• _Assigned task_
Output exactly the lines below, starting with the line that has "前沿科技: (1045, 51)" and going on through the line that has "科学 (652, 33)", both included, and no other lines.

• _Records shown_
****************************************

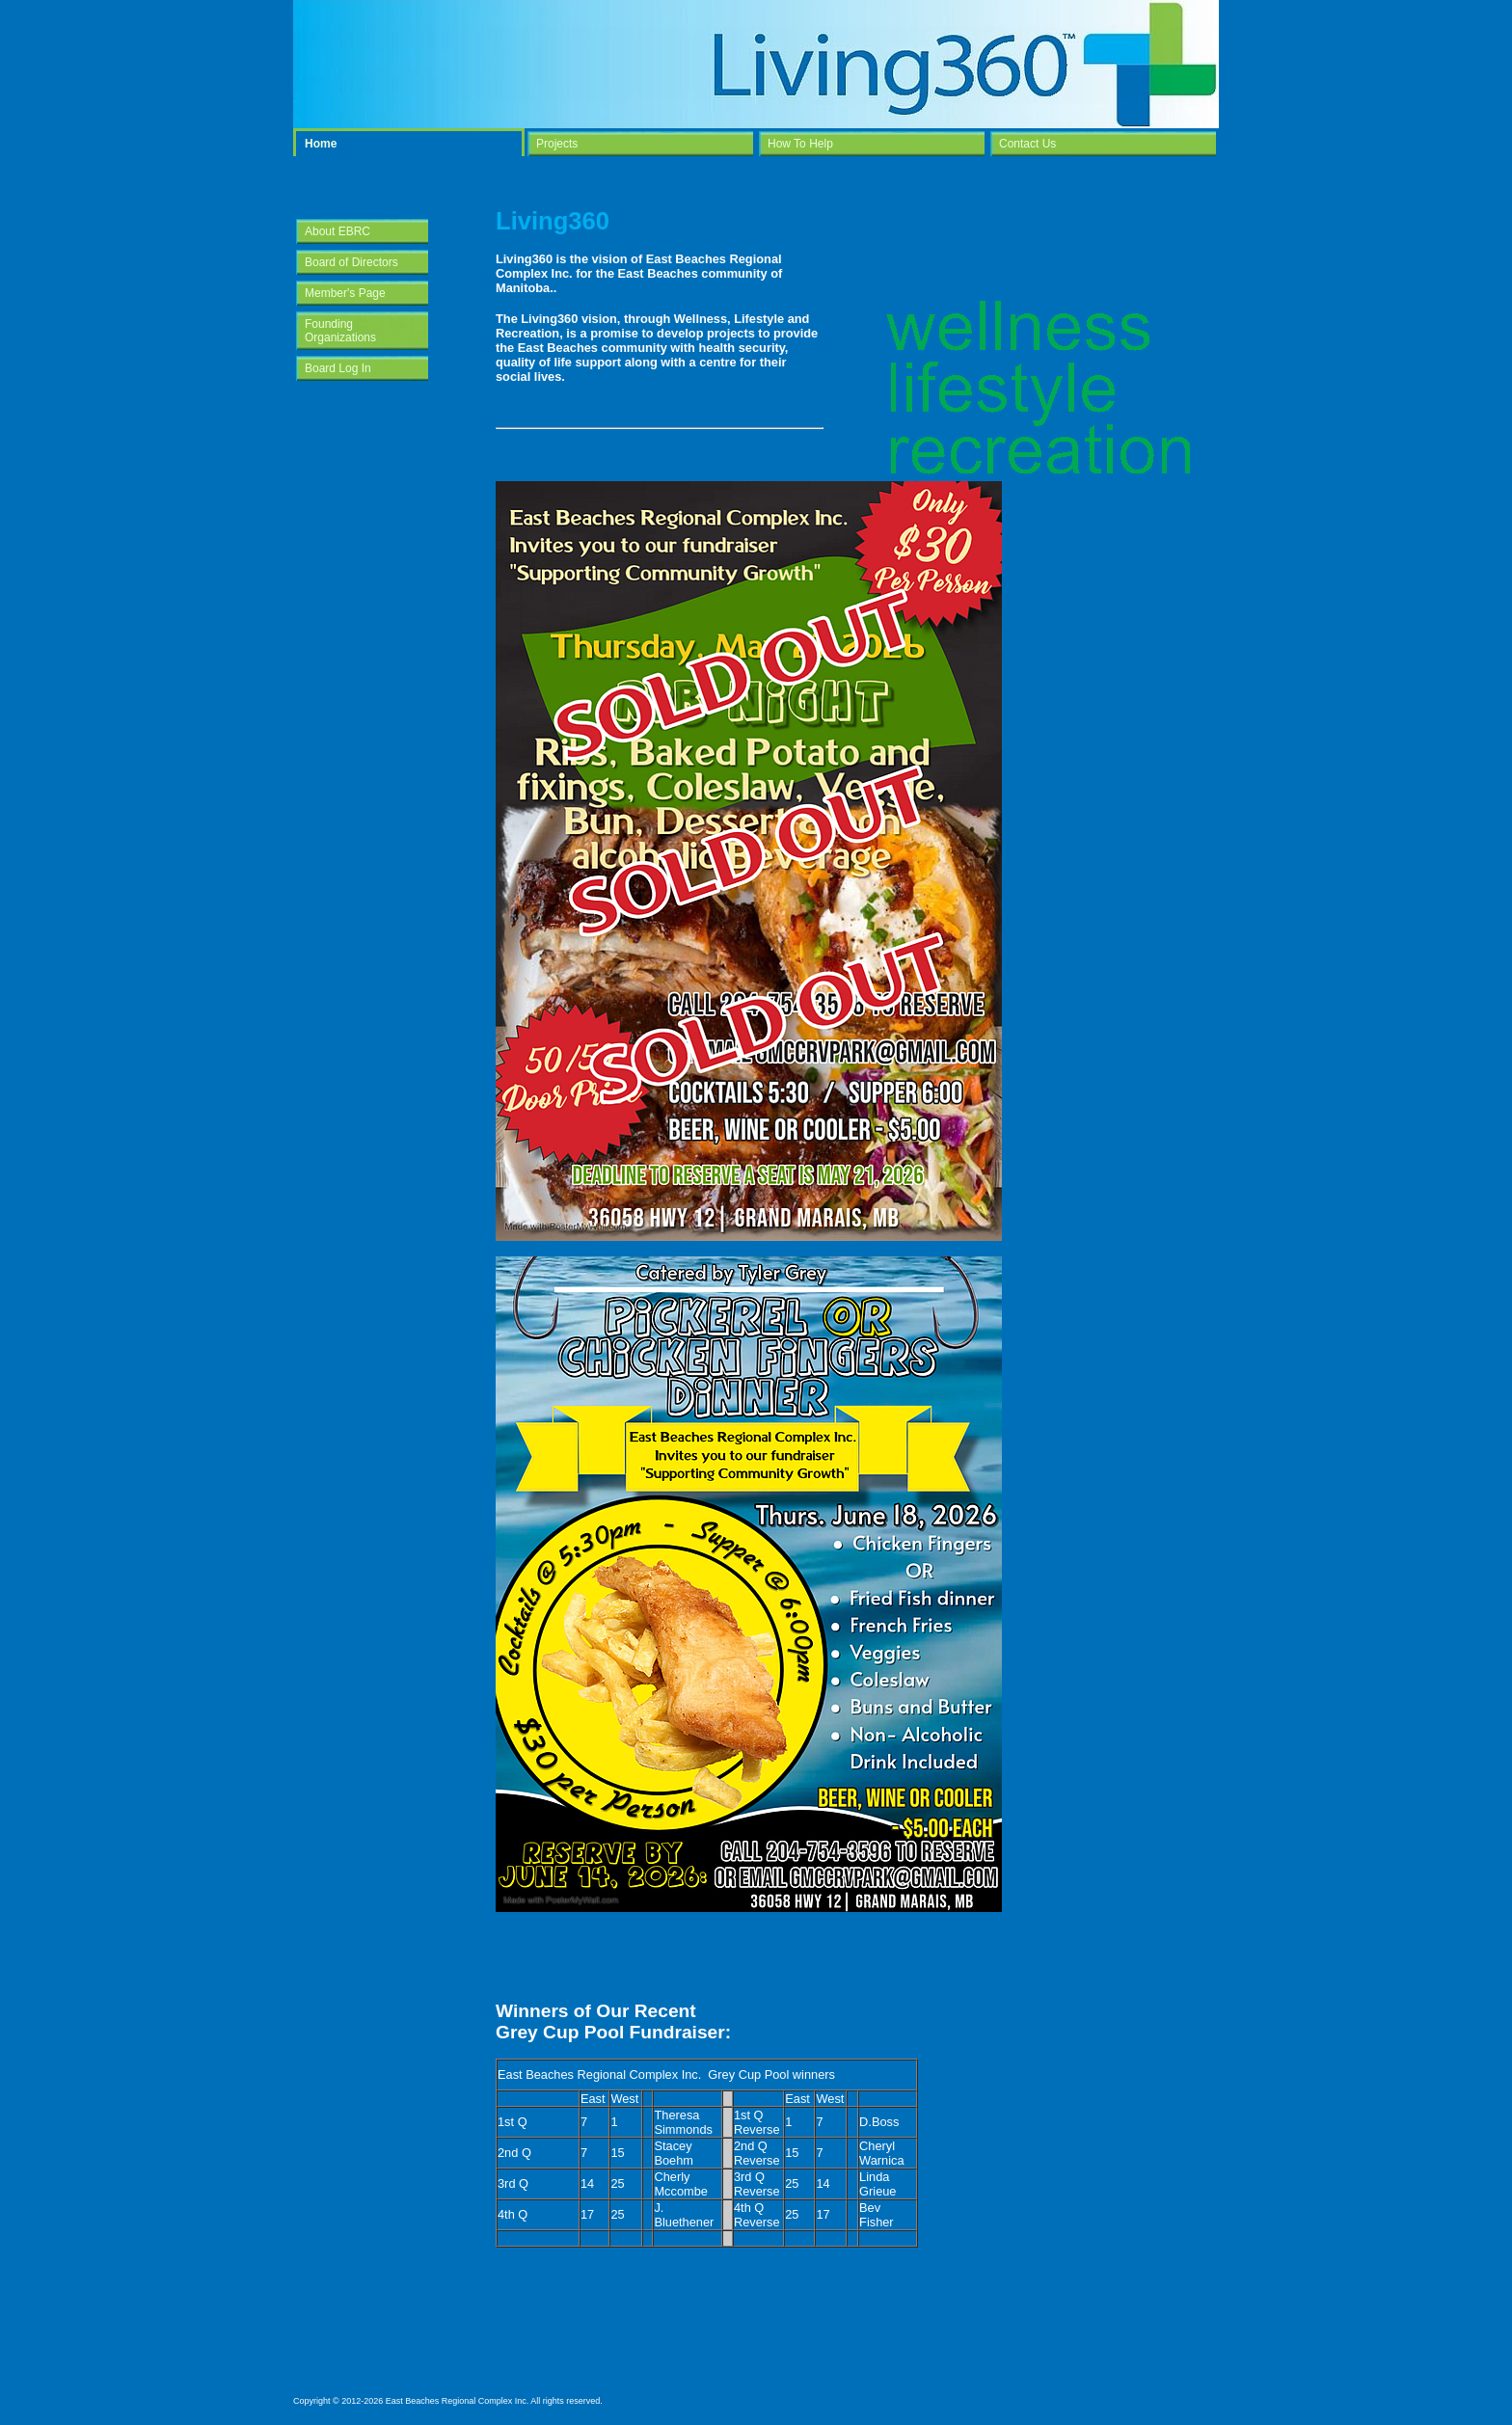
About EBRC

****************************************

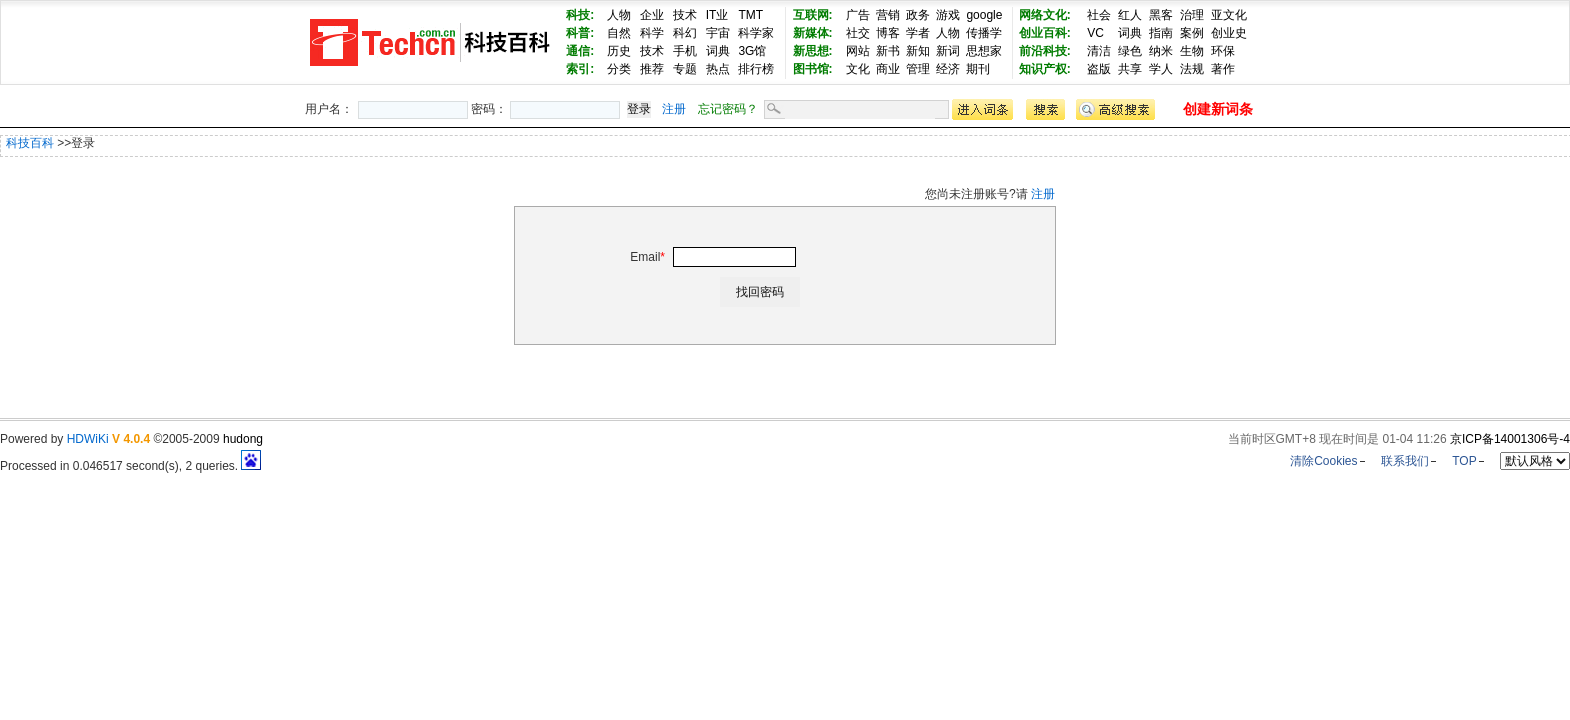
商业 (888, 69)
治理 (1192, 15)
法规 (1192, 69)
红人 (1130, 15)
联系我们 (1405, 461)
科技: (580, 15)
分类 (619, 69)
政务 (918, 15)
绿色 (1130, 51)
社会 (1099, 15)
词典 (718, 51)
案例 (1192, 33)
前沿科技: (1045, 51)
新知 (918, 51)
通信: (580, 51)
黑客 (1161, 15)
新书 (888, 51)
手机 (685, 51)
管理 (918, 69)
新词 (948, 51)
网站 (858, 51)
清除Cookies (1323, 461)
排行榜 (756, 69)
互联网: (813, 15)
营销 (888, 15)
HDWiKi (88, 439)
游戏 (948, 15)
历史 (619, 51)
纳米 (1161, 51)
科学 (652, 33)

****************************************

• _Response to the task_
前沿科技: (1045, 51)
新知 (918, 51)
通信: (580, 51)
黑客 (1161, 15)
新书 (888, 51)
手机 (685, 51)
管理 (918, 69)
新词 (948, 51)
网站 (858, 51)
清除Cookies (1323, 461)
排行榜 (756, 69)
互联网: (813, 15)
营销 (888, 15)
HDWiKi (88, 439)
游戏 (948, 15)
历史 (619, 51)
纳米 (1161, 51)
科学 (652, 33)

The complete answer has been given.